Purunabandha is a village near the mouth of the river Rushikulya. This is part of the largest Olive Ridley sea turtle rookery which historically stretched across Orissa's coast. Now mass- nesting or "arribada" occurs only at two places- Gahirmatha Marine Sanctuary and Rushikulya. It has stopped happening in the Devi river mouth since about a decade now.

A Ghost Crab

Rushikulya is not a Wildlife Sanctuary and the turtles are monitored and protected by a group of dynamic young villagers headed by Rabi Sahu. They have formed a committee called the "Rushikulya Sea Turtle Protection Committee" or RSTPC. Mass nesting hadn't started when we visited and we got to see only mating congregations. Rabi very helpfully arranged a boat for us and showed us RSTPC's highly informative and very well equipped interpretation center.


Monday, January 29, 2007


11, January 2007
Mangalajodi Marshes

Mangalajodi is a small fishing village on the banks of the Chilika lake, about 5kms from Tangi. Until recently it was known as a "poachers' village". That was until Nanda Kishor Bhujabal from Wild Orissa intervened and after over a decade of persuasion managed to convert them into protectors. Now the birds are returning and each census is registering greater numbers.

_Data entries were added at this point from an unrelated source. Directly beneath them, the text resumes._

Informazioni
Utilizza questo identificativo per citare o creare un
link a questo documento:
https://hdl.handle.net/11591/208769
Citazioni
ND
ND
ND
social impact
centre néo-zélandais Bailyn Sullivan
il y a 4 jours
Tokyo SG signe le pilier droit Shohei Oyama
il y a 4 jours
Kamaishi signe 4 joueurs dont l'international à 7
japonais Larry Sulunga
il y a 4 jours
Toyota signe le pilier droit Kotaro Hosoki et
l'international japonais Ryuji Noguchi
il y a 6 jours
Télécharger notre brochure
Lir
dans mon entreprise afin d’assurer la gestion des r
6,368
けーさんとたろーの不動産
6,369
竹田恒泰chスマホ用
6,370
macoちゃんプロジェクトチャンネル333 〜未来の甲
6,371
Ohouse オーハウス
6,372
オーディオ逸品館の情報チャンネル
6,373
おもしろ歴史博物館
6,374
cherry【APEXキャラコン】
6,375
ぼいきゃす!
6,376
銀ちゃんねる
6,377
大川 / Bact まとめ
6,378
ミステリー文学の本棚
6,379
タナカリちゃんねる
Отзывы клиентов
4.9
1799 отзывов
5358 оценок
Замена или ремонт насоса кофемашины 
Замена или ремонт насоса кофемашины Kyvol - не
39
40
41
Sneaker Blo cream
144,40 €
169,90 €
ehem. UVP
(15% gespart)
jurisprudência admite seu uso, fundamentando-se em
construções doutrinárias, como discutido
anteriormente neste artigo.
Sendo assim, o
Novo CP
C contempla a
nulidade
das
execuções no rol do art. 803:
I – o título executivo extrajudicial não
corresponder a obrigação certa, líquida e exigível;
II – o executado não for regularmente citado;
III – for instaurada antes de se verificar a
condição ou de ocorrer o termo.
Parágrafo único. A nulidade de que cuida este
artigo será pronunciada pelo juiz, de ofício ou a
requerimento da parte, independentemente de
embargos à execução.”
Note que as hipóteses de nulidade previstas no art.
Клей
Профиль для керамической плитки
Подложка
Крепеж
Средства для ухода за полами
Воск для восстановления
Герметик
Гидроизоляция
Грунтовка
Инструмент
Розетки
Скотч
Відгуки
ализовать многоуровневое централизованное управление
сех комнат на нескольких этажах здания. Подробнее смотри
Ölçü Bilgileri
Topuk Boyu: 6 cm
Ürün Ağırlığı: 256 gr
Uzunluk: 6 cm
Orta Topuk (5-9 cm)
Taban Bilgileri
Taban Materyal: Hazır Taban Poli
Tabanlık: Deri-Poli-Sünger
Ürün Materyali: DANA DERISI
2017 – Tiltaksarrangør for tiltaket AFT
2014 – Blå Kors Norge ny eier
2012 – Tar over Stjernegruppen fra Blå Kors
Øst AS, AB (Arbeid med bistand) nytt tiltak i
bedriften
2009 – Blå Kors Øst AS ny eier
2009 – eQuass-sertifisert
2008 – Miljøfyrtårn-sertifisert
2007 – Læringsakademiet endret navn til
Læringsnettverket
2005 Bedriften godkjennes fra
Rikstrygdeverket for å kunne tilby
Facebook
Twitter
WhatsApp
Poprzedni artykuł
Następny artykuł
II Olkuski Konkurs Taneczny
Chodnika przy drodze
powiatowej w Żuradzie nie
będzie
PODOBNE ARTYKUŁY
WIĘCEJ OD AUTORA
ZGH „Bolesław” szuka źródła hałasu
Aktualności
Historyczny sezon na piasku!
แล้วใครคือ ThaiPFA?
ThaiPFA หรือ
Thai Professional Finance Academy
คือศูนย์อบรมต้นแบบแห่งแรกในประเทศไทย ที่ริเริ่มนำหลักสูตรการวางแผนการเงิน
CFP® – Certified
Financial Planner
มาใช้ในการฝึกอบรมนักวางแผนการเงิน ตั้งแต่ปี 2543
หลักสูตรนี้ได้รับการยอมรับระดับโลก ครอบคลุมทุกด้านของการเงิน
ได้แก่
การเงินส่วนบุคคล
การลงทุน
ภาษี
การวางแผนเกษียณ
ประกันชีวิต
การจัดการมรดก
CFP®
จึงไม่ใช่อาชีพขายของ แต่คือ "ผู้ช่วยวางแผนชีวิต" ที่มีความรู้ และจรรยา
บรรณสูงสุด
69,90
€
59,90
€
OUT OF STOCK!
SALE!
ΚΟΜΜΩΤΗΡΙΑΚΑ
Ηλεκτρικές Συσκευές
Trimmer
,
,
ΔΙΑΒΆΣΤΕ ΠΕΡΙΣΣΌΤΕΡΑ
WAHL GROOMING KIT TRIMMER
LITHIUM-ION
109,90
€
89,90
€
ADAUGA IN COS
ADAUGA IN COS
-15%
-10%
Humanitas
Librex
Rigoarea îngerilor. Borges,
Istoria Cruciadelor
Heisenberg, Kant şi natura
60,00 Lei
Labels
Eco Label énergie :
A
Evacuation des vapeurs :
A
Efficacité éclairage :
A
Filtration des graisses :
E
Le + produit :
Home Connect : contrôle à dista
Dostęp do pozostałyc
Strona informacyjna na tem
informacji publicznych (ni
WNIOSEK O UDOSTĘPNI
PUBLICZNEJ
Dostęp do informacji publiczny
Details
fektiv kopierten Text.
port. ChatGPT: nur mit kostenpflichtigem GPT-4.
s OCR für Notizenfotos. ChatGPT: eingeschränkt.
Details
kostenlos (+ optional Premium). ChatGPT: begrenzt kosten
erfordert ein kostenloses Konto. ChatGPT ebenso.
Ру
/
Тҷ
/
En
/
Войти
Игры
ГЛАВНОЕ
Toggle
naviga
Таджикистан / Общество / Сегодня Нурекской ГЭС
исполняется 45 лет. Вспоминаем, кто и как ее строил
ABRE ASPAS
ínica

Blacktailed Godwit, Mangalajodi

Years of persuasion has made these ex-poachers of Mangalajodi village turn into protectors of birds. They now fish or guide tourists for a living. If you plan to visit Chilika please dont forget to sample Mangalajodi... who knows, you might have a better experience here than in the Nalabana sanctuary like I did.

Whiskered Tern, Mangalajodi

12, January 2007
Nalabana Island/Wildlife Sanctuary

Nalabana was a little dissapointing. We had expected thousands of flamingos and pelicans. Birders before us would count 3500 greater flamingoes... this year there were only 56... of pelicans, there were none... still we got a few great shots and I chanced upon an Irrawady dolphin (which I couldn't photograph) while returning.

White Bellied Sea Eagle

Our sole purpose of visiting Nalabana was to sight the flamingos and pelicans which we had missed at Mangalajodi. While we neared the sanctuary's periphery we saw thousands of teals, pintails, shovellers and other ducks. Such abundance on the periphery itself elated us. Funny thing is, there were hardly any birds inside the sanctuary! Of pelicans, there were none. Same was the case with lesser flamingos. Of greater flamingos, who were counted in figures upwards of 3000 until recently, we found only 56, very far away, much beyond the range of our 300mm tele-zooms. It was only after wading for about a kilometer and combining it with stalking that we could get these satisfactory pics. The principal cause of such decline in bird numbers so suddenly is not poaching or fishing. It is the increase in salinity in Chilika caused due to the lack of dredging on the ocean side.